OVERALL ‘LIFESTYLE OVERHAUL CHALLENGE’ FORTNIGHTLY RATE…AND CONCLUSION

I think I deserve a 3.  I’m really not trying hard enough, so even a three is pushing it.  Need vast improvement in ALL AREAS, and need to ditch the excuses – or at least find or make up a new excuse as the current one’s are so old dinosaurs could have used them on each other.

To be fair, though, it is only the start.  See what happenes in two weeks from now.  Must live and breathe this lifestyle as if my life depends on it.  Which it does.

Simply put, it is ‘HEALTHY, POSITIVE LIVING.’  Sounds so corny, but I want it soooo badly.  And I will get it.  I will!  Maybe not next week, or the week after.  Or even the week after that.  But in time.  All in good time.

See ya’ll in two weeks!
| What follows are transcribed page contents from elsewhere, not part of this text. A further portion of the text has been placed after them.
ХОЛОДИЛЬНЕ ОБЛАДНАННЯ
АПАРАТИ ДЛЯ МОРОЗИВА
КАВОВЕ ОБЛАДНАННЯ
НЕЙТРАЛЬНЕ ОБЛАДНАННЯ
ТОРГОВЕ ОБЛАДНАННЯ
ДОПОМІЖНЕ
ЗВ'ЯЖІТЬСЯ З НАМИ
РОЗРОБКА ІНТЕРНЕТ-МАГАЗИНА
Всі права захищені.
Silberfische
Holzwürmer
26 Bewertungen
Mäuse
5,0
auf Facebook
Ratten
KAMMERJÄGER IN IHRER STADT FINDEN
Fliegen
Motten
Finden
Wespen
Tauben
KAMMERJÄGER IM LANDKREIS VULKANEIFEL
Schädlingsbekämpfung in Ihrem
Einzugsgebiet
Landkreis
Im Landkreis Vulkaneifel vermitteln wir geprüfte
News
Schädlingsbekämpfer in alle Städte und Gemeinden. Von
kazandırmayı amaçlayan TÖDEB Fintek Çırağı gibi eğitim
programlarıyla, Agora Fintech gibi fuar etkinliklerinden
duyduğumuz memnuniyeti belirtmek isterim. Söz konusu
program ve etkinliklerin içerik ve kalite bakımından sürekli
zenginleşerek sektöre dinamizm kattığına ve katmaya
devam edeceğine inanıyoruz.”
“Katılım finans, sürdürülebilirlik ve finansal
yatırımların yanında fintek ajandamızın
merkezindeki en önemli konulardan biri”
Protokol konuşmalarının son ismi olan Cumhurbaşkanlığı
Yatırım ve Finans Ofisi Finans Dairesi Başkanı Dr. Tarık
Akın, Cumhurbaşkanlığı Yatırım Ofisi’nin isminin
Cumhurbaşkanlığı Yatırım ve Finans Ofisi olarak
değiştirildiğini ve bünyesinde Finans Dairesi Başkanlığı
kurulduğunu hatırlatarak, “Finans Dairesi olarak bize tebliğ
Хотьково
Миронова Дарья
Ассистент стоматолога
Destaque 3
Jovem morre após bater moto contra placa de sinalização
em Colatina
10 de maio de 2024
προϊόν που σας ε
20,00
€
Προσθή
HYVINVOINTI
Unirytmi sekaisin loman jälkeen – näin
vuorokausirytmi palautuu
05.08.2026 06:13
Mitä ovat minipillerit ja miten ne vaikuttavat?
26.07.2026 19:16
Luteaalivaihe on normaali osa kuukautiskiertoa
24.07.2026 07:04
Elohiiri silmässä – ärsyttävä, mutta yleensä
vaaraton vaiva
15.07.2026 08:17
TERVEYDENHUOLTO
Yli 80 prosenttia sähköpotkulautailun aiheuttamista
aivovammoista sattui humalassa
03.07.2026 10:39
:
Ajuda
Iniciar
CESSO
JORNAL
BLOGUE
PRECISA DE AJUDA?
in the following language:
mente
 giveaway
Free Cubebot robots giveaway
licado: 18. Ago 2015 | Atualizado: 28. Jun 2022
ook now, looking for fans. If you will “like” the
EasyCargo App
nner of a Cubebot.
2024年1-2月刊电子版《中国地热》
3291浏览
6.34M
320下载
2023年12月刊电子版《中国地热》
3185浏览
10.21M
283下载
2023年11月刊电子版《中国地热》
I am soooo gonna do this.

xxx

Freda

P.S I wrote this on Friday, but only had the nerve to publish it now.  Just so everyone knows that I do have SOME sense of reality, and didn’t assume it was Friday today.  Thought I’d better point that out.  PEACE!

Nailing the basics.

Since I’ve thrown in the towel in regards to working for anyone else ever again, I have a lot of time on my hands. I’m a woman on a mission, yes, but everyone’s gotta start somewhere, right? Looking after a tyrannical two-year old who thinks she knows everything presents its challenges, but there’s twenty four hours in a day. We tend to sleep for eight hours, which leaves sixteen hours. Subtract writing from that, say three hours a day and that leaves thirteen. Housewife duties, cooking for the man, keeping the house in tip-top shape, three hours. That’s ten hours left over. Now, seeing as I’m planning on incorporating Pilates and a twenty-minute dance routine into the mix, I’d say that’s another hour. So I have nine hours approximate spare time on my hands. I think. I never was a gun at math.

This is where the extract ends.